Tricky, but after some practice, sed is very useful.
Awk
Awk is a very full featured processing suite, which includes a fairly complex programming language. It allows for variables, arithmetic operations, fairly complicated search patterns, text manipulation functions, execution control statements – if, while, for, and so on.
There are a huge number of awk tutorials, for more information than this very quick intro.

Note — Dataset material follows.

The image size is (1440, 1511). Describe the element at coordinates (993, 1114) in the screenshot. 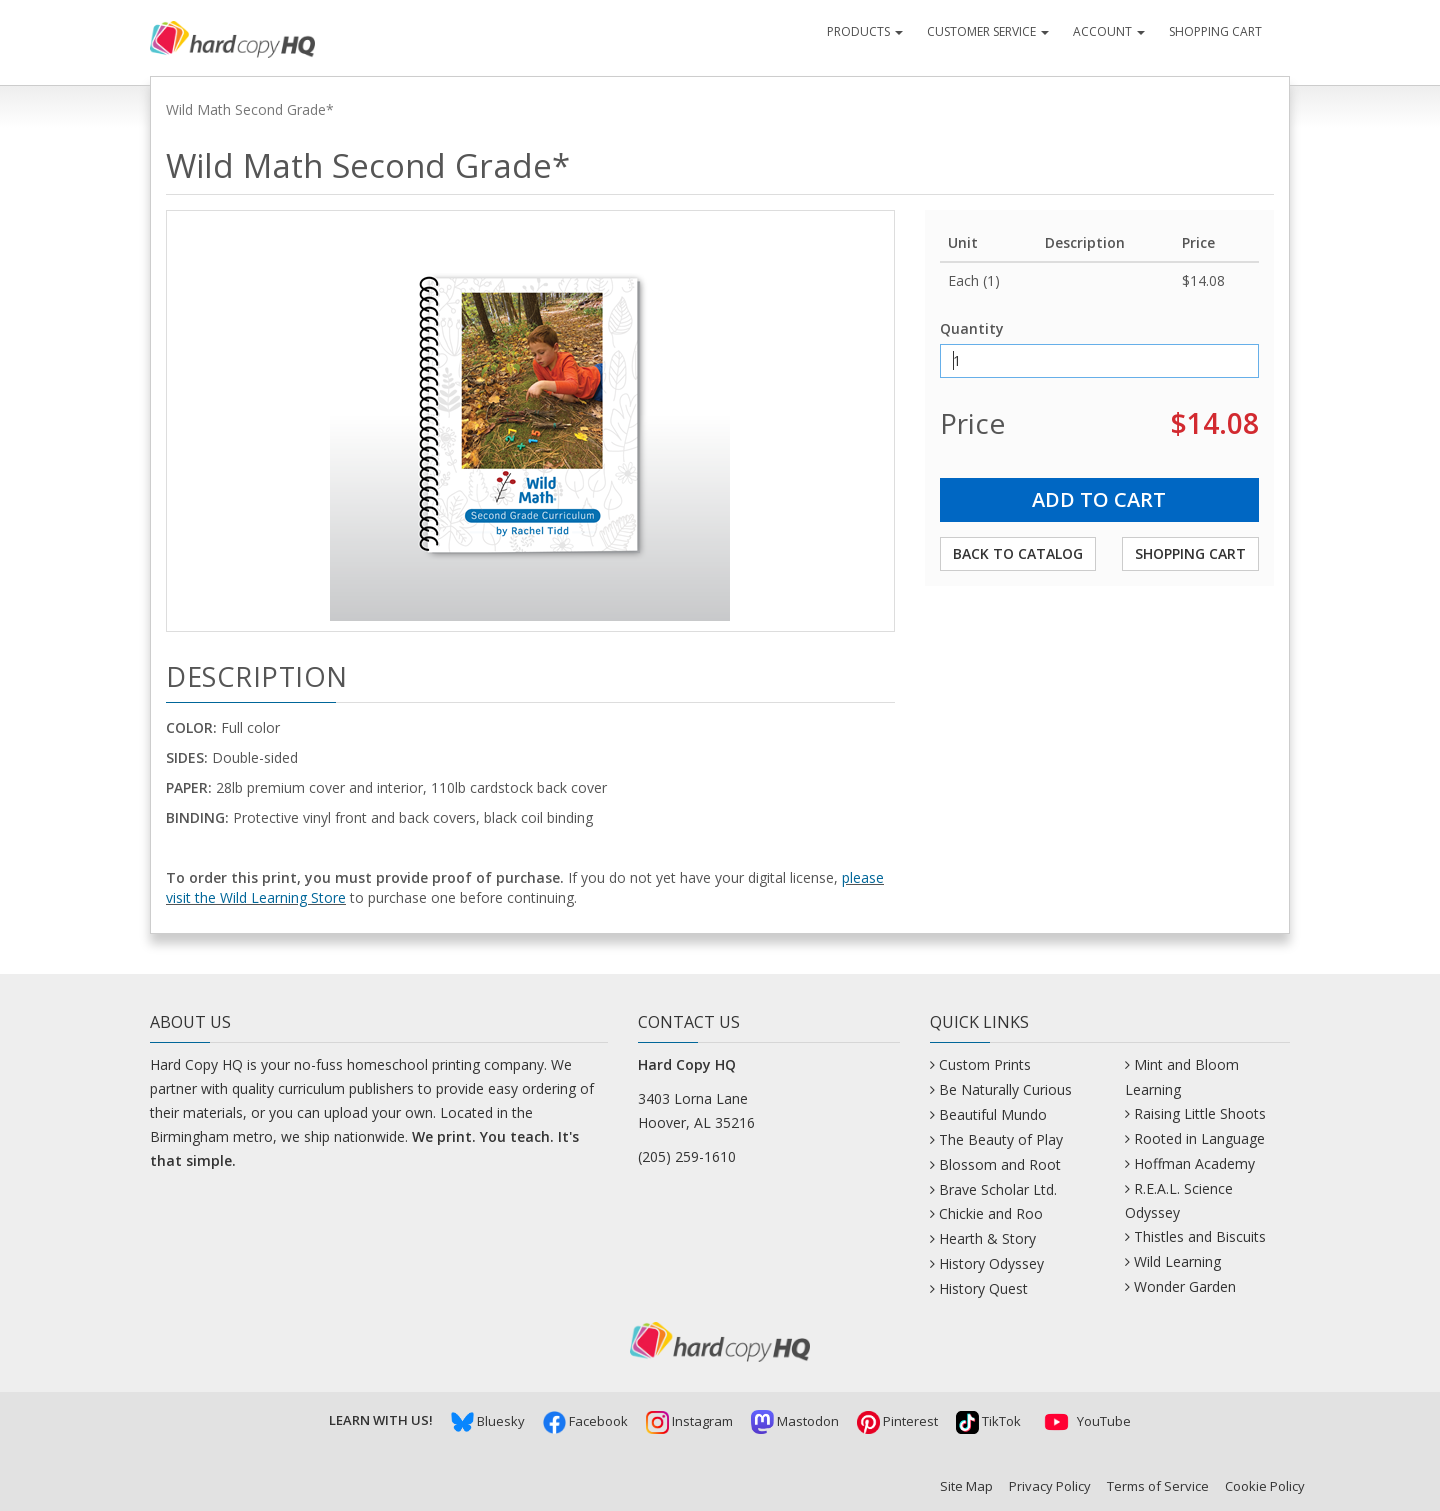

I see `Beautiful Mundo` at that location.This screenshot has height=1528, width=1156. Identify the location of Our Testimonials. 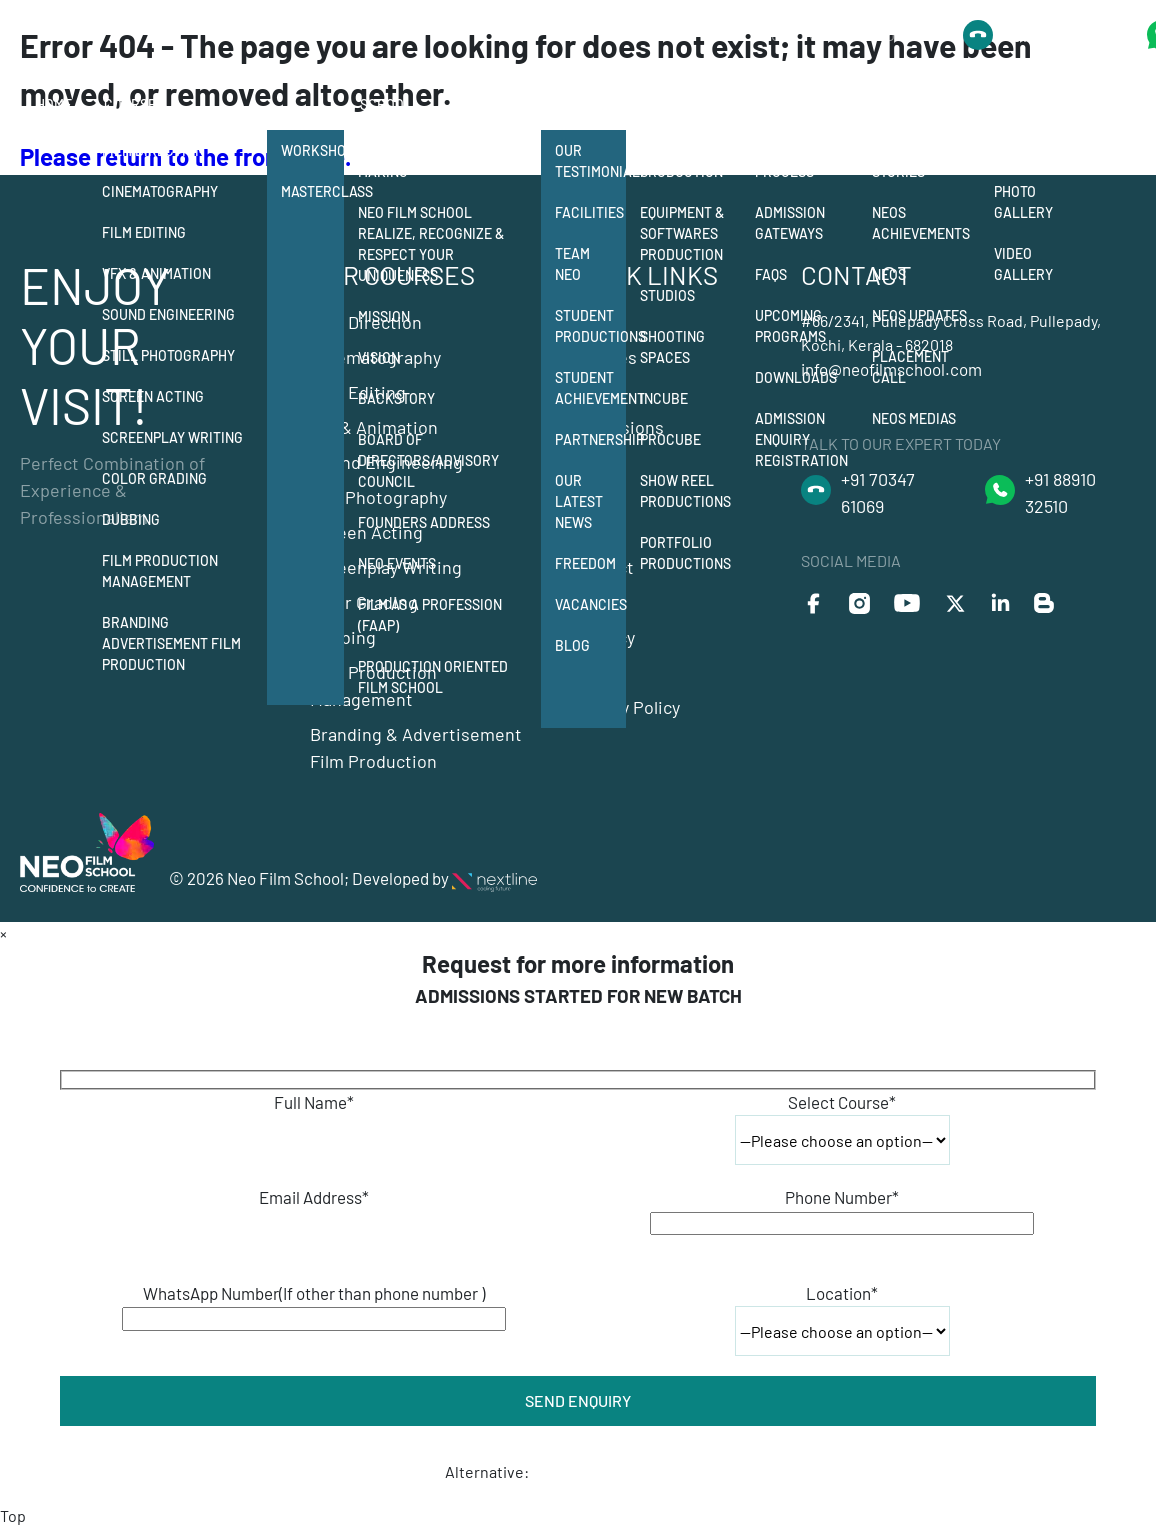
(590, 161).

So, an awk expression typically looks like:
PATTERN { Action; Action; Action } PATTERN2 { Action; action }
…That is, one or more pattern-action pairs, where an empty pattern will match everything. Patterns can be ‘BEGIN’, which causes the associate actions to be executed before anything else (for variable initialisation, for example), ‘END’ which executes after everything else (for reporting, perhaps), or something like a regular expression, or other comparison expression.
Variables are treated much like c variables (‘var = “some value”; print var;’). There are some special variables defined in awk: NF, which gives the number of fields in the current record (that is, number of items separated by the field separator character on the current line of input), NR which gives the current record number (line number), FS, which gives the field separator character, which can also be set to any character, or in fact, any regular expression.

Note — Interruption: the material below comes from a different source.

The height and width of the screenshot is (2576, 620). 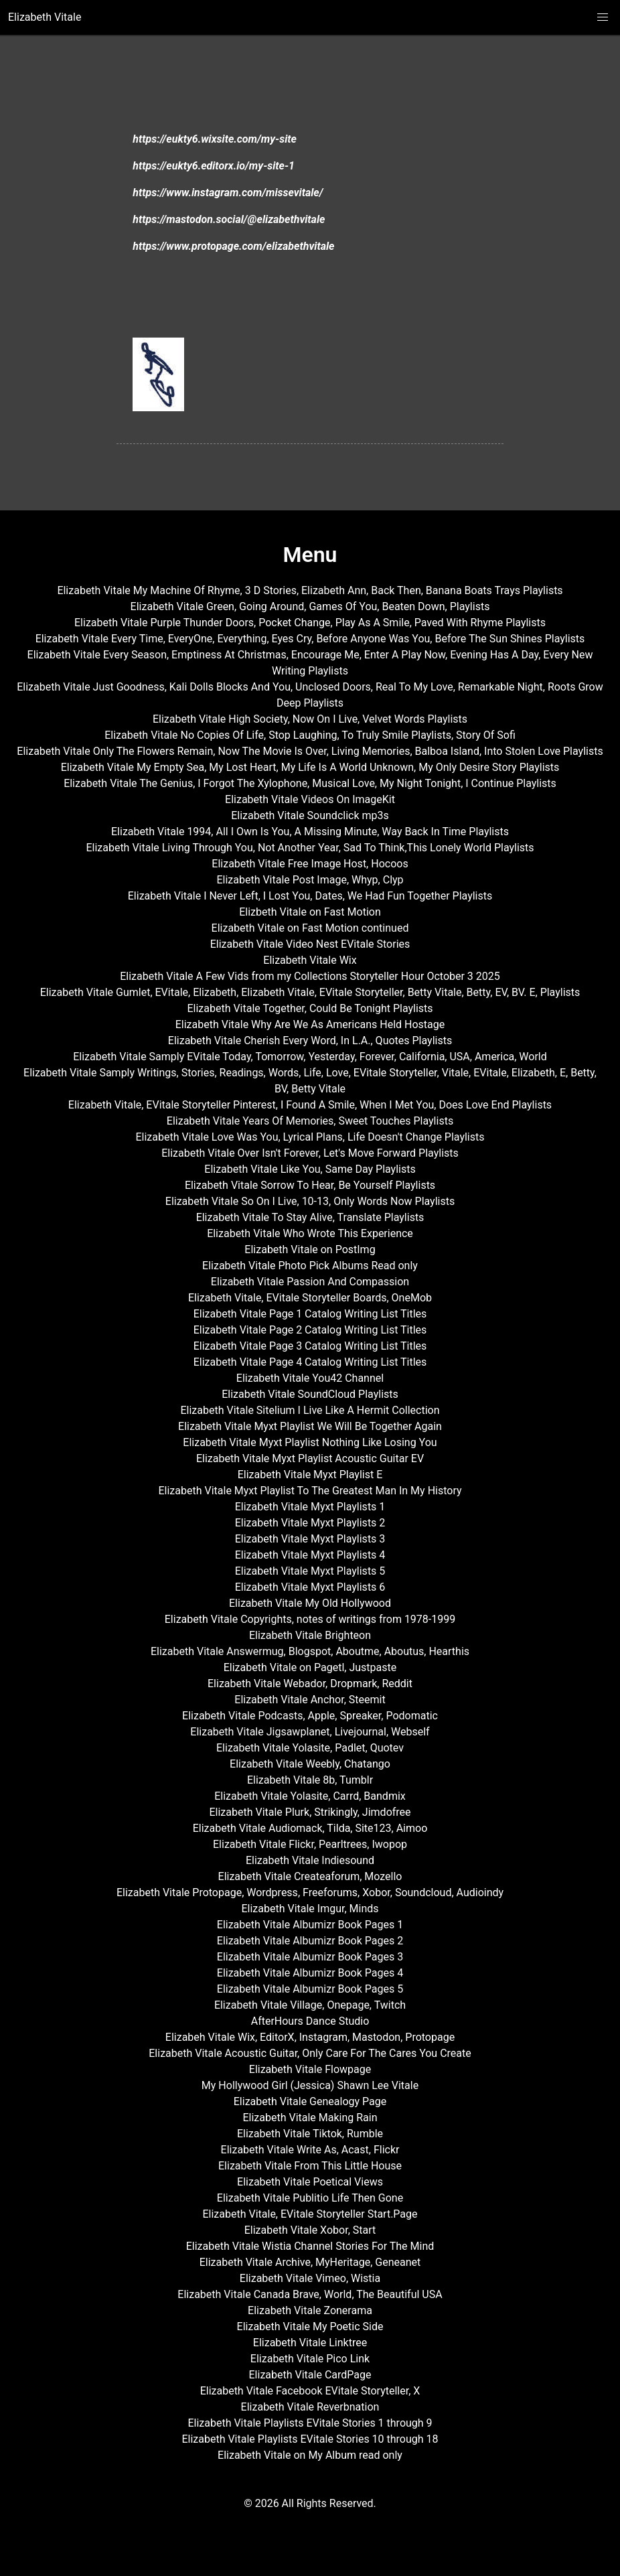 I want to click on Elizabeth Vitale Myxt Playlist E, so click(x=310, y=1474).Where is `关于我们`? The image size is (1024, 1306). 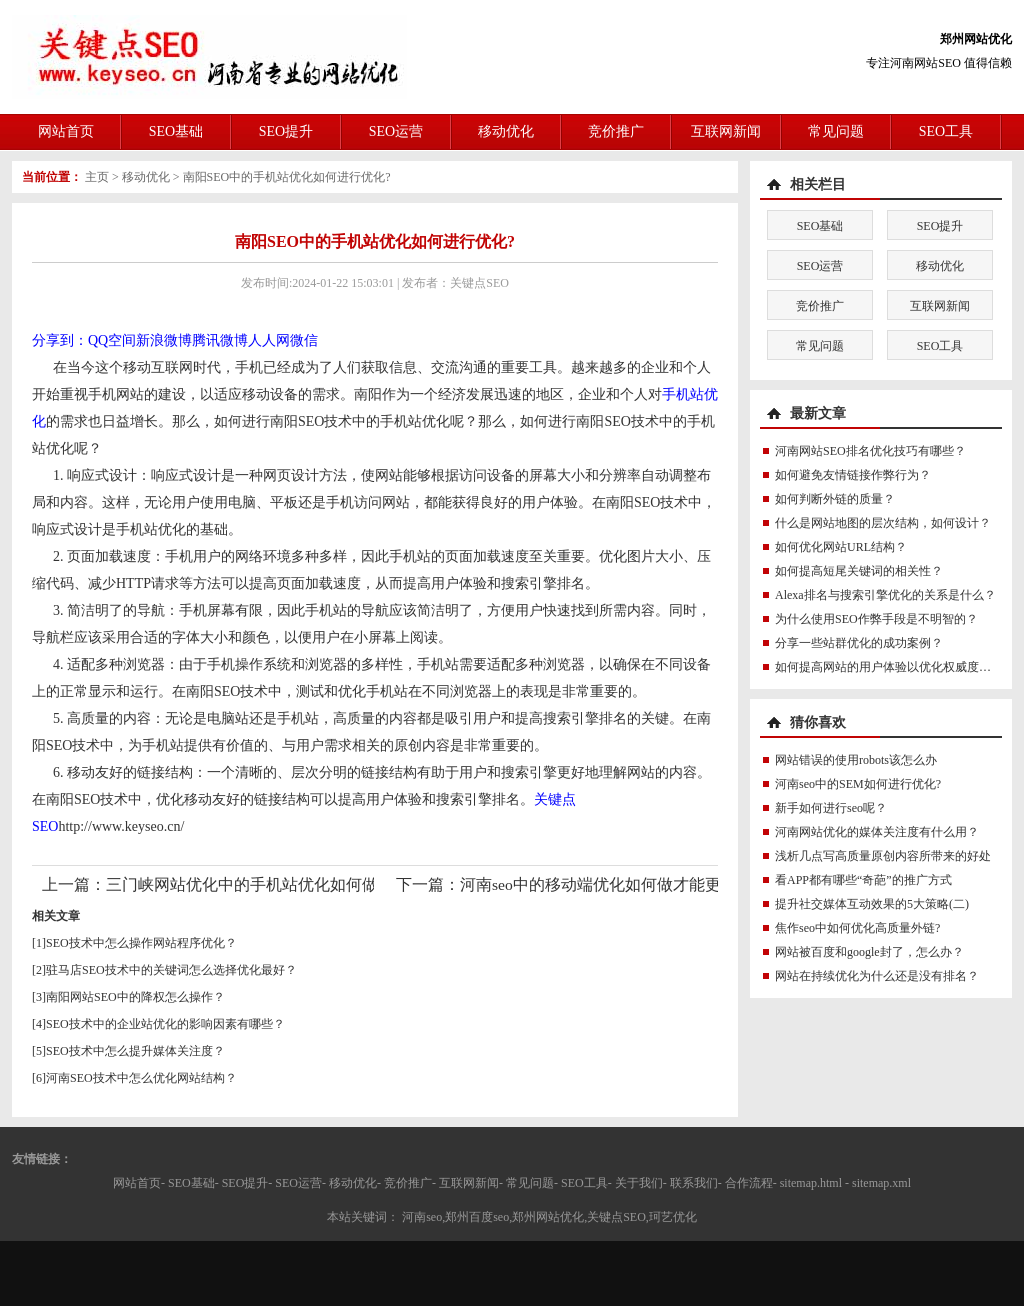 关于我们 is located at coordinates (639, 1183).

Note that the field separator can be set with the ‘-F’ parameter when calling awk.
Awk also defines some fairly similar functions to C: printf in particular, which formats a series of variables according to a given format expression.

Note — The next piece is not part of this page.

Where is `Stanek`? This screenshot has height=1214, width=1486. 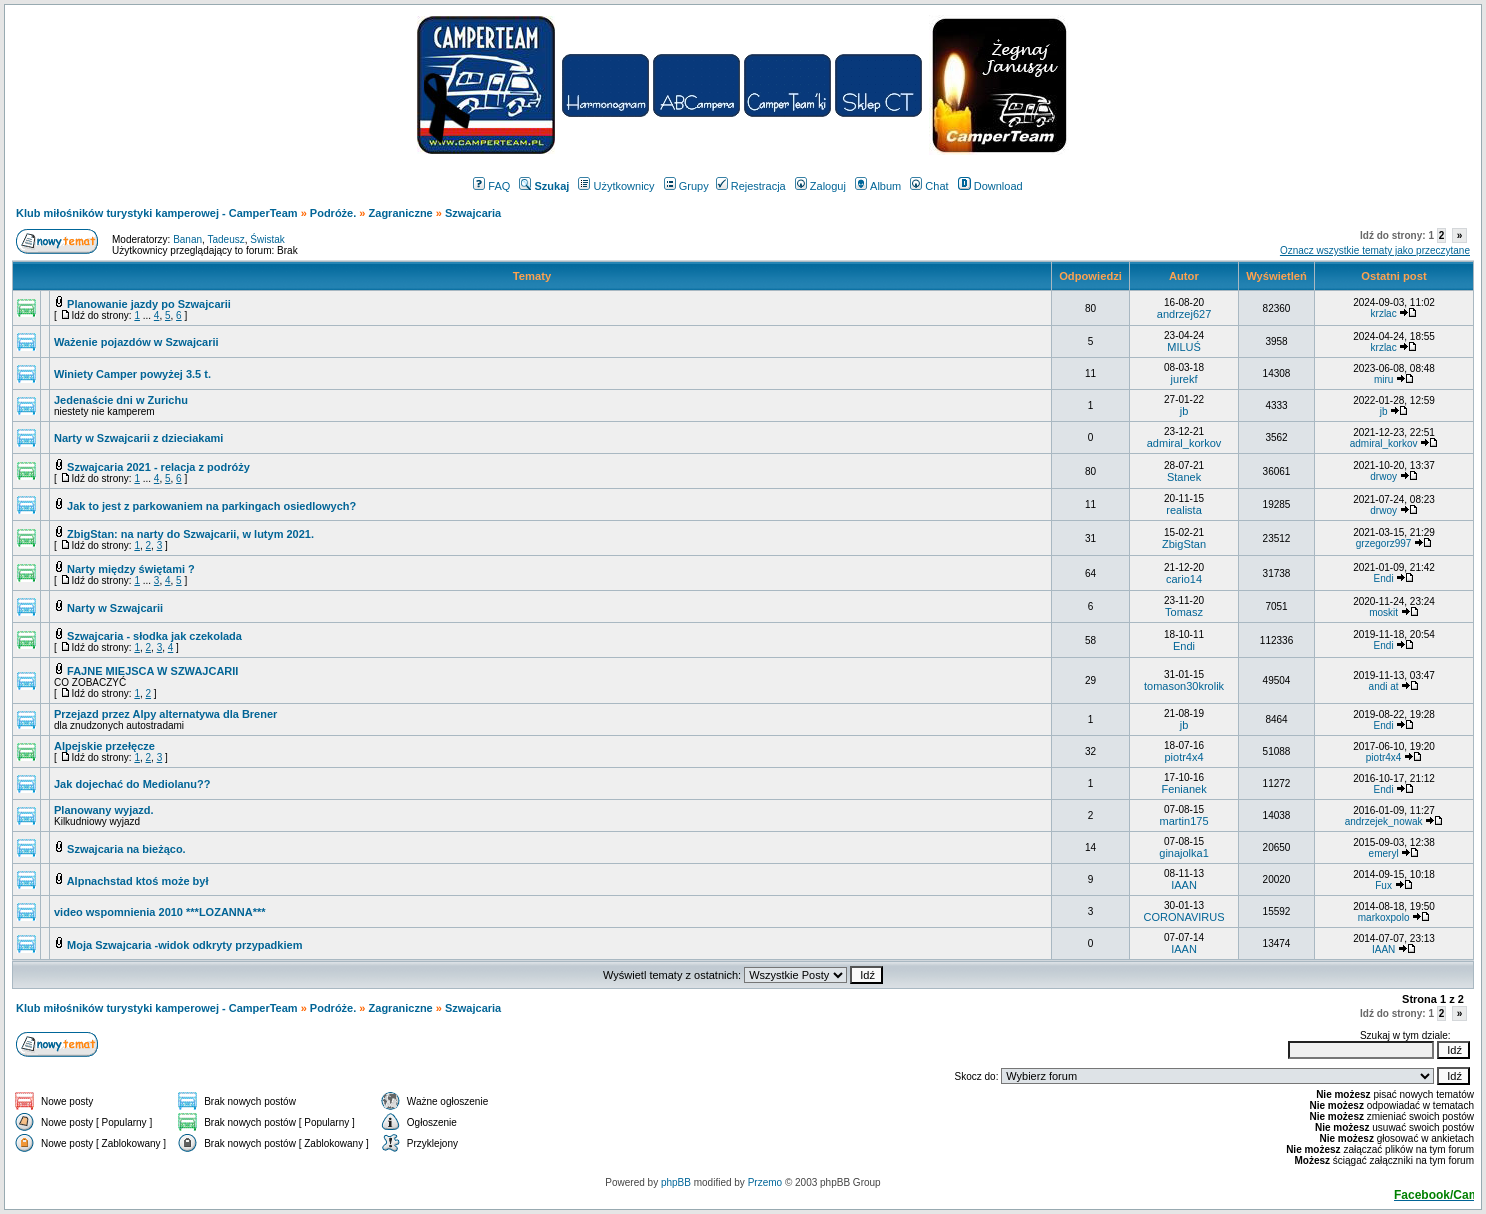 Stanek is located at coordinates (1184, 477).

One simple usage for awk is to extract (possibly format) fields from a file. The command:
$ awk ‘{print $1}’ /var/log/httpd/access_log
…Extracts the IP address from an Apache log file. This can then be processed to extract statistics.
A more advanced example counts the number of times a certain IP address was logged:
$ awk ‘BEGIN { ip = “127.0.0.1” } $1 == ip {x++} END { print ip ” was logged ” x ” times” }’ /var/log/httpd/access_log
127.0.0.1 was logged 7 times
This starts by setting an ‘ip’ variable, the IP to search for. Then, for every record (line) who’s first field matches that ip variable, the variable ‘x’ is incremented. At the end, it prints a message containing the IP address and the number of times it was found in the log.
Putting it together
Here’s an example of using sort, uniq, sed and awk (this may not be the optimal solution, but it works). I was being comment-spammed quite severely (as usual), and wanted to try blocking the offenders. I had a look in my log to grab out the offending IP addresses:
$ grep comment.php public_html/mike/db/hits | tail -n 1000 | awk ‘{print $3}’ | sed s/:// | sort -n | uniq -c | sort -nr | less
This performs the following:
- Searches public_html/mike/db/hits for the term ‘comment.php’ (which the spammers were attacking)
- Grabs the last 1000 lines
- Extracts the third field, which was the IP address
- Removes the colon character, which was in the field
- Performs a numeric sort on the IP addresses
- Counts the number of repetitions of addresses
- Sorts in reverse numeric order, so that the largest number of repetitions (repeat offenses) are displayed first
- Displays the results in the ‘less’ viewer
The output looked something like:
37 200.88.223.98 20 202.83.174.66 13 213.203.234.141 12 62.221.222.5 11 222.236.34.90 10 192.104.37.15 10 165.229.205.91 9 213.148.158.191 9 193.227.17.30 8 61.238.244.86 ...
I then blocked the first few IP addresses (which, as a side note, didn’t help reduce spamming – there appears to be an almost infinite pool of addresses which are used).
So, that’s the rundown on a few useful tools. They can save a lot of time, especially when combined with a bit of shell script framework. Try them out sometime!